Protein Post-translational Modification Analysis
Di-Sulfide Bond Localization Services
For many proteins and peptides, disulfide bridges are prerequisite for their proper biological function. Many commercialized proteins are cross-linked by disulfide bridges that increase their resistance to destructive effects of extreme environment used in industrial processes or protect protein-based therapeutics from rapid proteolytic degradation. Manufacturing of these products must take into account oxidative refolding—a formation of native disulfide bonds by specific pairs of cysteines located throughout a sequence of linear protein.

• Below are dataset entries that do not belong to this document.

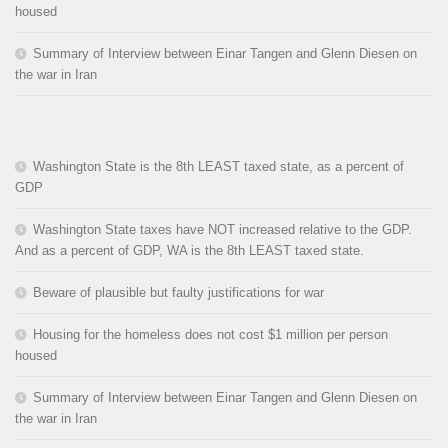
housed
Summary of Interview between Einar Tangen and Glenn Diesen on
the war in Iran
Washington State is the 8th LEAST taxed state, as a percent of
GDP
Washington State taxes have NOT increased relative to the GDP.
And as a percent of GDP, WA is the 8th LEAST taxed state.
Beware of plausible but faulty justifications for war
Housing for the homeless does not cost $1 million per person
housed
Summary of Interview between Einar Tangen and Glenn Diesen on
the war in Iran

Glycosylation Analysis of Protein
Glycosylation, the attachment of sugar moieties to proteins, is a post-translational modification (PTM) that provides greater proteomic diversity than other PTMs. Glycosylation is critical for a wide range of biological processes, including cell attachment to the extracellular matrix and protein-ligand interactions in the cell. This PTM is characterized by various glycosidic linkages, including N-, O- and C-linked glycosylation, glypiation (GPI anchor attachment) and phosphoglycosylation. Glycoproteins can be detected, purified and analyzed by different strategies, including glycan staining and visualization, glycan cross-linking to agarose or magnetic resin for labeling or purification, or proteomic analysis by mass spectrometry, respectively.
Methylation Services
The transfer of one-carbon methyl groups to nitrogen or oxygen (N- and O-methylation, respectively) to amino acid side chains increases the hydrophobicity of the protein and can neutralize a negative amino acid charge when bound to carboxylic acids. Methylation is mediated by methyltransferases, and S-adenosyl methionine (SAM) is the primary methyl group donor. Methylation occurs so often that SAM has been suggested to be the most-used substrate in enzymatic reactions afterATP. Additionally, while N-methylation is irreversible, O-methylation is potentially reversible.